> **THE PROBLEM**:
Using the entries below, quote exactly the span of lines that begins with the line containing "Harnstofflösung (Kanister 10 ltr.)" and ends with the final line.

> **GIVEN DATA**:
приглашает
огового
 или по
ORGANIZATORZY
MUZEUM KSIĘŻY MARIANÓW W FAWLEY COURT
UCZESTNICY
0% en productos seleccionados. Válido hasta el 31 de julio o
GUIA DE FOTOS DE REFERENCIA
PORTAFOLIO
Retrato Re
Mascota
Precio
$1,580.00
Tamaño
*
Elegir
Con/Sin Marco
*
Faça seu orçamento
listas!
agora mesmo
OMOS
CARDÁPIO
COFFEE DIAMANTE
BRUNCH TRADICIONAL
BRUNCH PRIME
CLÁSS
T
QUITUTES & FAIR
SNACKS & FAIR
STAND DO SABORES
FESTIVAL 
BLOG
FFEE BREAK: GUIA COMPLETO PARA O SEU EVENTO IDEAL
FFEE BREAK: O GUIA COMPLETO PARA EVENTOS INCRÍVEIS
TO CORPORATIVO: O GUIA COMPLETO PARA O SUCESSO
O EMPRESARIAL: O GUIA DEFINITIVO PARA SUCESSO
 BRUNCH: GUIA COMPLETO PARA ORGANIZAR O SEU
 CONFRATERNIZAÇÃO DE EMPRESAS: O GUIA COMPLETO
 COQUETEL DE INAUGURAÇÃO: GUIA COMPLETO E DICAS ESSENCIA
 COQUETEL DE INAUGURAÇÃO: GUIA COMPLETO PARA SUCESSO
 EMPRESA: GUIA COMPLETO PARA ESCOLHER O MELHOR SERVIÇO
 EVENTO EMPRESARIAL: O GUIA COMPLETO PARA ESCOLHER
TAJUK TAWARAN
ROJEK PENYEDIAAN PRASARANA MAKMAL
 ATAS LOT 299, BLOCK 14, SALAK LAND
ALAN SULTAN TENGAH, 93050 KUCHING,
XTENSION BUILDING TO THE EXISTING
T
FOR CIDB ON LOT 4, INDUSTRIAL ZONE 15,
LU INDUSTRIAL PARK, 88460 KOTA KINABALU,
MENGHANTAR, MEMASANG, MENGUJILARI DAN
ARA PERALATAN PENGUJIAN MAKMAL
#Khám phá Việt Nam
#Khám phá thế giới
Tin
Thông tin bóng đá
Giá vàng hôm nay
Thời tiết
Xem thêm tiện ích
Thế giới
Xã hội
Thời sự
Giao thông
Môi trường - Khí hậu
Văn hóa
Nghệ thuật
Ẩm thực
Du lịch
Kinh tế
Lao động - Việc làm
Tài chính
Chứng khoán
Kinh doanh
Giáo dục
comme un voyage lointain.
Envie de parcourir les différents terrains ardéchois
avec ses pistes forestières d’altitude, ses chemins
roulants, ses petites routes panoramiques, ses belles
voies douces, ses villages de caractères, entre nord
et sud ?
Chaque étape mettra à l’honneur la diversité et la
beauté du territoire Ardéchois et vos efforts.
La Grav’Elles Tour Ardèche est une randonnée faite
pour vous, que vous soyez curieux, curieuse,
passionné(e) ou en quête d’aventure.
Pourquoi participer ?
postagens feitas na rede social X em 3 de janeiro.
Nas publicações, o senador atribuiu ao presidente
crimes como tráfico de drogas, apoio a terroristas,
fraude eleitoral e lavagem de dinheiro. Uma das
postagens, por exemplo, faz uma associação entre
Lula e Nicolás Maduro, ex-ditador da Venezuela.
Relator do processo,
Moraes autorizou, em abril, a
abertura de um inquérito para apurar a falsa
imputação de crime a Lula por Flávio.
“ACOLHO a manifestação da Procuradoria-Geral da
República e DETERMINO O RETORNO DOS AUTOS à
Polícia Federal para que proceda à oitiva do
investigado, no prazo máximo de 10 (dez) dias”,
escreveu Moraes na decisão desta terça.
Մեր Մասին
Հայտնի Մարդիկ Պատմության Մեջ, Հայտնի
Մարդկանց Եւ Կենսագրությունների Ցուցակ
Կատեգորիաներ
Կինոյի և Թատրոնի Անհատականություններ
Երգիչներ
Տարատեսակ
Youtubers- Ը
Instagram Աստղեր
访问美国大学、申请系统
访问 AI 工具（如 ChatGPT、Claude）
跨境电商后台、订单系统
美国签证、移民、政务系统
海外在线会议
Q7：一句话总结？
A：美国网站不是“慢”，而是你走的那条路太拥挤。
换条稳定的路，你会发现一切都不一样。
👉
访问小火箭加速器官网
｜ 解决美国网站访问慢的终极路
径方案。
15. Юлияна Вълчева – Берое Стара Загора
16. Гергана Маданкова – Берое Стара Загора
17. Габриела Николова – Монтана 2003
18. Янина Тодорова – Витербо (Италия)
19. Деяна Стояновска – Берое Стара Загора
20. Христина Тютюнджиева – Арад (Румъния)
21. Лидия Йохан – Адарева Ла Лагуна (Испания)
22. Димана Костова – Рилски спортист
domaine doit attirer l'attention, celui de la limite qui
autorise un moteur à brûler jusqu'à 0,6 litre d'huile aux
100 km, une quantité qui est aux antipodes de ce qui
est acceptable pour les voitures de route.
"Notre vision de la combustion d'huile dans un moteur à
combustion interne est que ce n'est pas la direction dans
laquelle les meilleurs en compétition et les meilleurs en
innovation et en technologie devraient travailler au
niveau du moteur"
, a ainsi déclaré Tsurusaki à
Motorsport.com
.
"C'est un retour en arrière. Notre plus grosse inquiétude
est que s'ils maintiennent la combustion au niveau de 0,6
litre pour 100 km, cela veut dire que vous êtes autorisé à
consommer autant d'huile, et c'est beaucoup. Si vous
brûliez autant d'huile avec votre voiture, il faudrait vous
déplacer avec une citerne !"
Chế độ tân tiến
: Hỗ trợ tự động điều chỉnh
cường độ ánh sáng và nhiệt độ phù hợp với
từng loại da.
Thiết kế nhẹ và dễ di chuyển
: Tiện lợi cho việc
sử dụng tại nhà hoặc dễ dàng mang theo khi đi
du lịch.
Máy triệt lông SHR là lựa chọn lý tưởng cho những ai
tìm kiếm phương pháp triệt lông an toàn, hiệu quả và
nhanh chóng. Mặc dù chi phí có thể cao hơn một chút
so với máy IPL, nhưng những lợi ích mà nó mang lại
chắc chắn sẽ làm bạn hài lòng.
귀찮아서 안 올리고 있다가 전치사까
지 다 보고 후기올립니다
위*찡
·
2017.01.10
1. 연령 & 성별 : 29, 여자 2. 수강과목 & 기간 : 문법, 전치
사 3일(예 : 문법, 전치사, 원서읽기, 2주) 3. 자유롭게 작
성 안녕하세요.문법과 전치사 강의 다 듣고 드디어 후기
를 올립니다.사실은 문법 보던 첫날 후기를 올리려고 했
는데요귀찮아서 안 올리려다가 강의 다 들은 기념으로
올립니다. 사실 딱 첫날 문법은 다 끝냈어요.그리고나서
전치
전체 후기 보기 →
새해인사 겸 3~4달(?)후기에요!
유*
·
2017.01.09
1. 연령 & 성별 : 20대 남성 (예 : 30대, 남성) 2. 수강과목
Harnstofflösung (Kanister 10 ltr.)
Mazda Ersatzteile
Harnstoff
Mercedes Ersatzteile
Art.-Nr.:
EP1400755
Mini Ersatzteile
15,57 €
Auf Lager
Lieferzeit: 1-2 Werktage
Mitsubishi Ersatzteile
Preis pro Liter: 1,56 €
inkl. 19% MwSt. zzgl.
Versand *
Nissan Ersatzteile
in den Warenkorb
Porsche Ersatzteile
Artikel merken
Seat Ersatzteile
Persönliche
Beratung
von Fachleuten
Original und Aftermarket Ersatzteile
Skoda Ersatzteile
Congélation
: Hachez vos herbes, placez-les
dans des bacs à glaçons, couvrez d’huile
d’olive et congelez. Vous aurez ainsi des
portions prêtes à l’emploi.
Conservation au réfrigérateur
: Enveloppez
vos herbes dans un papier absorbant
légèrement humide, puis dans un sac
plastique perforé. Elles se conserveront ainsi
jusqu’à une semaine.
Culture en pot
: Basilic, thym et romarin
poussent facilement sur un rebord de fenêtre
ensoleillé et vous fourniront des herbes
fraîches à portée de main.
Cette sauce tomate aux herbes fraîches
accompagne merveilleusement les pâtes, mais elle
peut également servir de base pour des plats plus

> **RESULT OF THE TASK**:
Harnstofflösung (Kanister 10 ltr.)
Mazda Ersatzteile
Harnstoff
Mercedes Ersatzteile
Art.-Nr.:
EP1400755
Mini Ersatzteile
15,57 €
Auf Lager
Lieferzeit: 1-2 Werktage
Mitsubishi Ersatzteile
Preis pro Liter: 1,56 €
inkl. 19% MwSt. zzgl.
Versand *
Nissan Ersatzteile
in den Warenkorb
Porsche Ersatzteile
Artikel merken
Seat Ersatzteile
Persönliche
Beratung
von Fachleuten
Original und Aftermarket Ersatzteile
Skoda Ersatzteile
Congélation
: Hachez vos herbes, placez-les
dans des bacs à glaçons, couvrez d’huile
d’olive et congelez. Vous aurez ainsi des
portions prêtes à l’emploi.
Conservation au réfrigérateur
: Enveloppez
vos herbes dans un papier absorbant
légèrement humide, puis dans un sac
plastique perforé. Elles se conserveront ainsi
jusqu’à une semaine.
Culture en pot
: Basilic, thym et romarin
poussent facilement sur un rebord de fenêtre
ensoleillé et vous fourniront des herbes
fraîches à portée de main.
Cette sauce tomate aux herbes fraîches
accompagne merveilleusement les pâtes, mais elle
peut également servir de base pour des plats plus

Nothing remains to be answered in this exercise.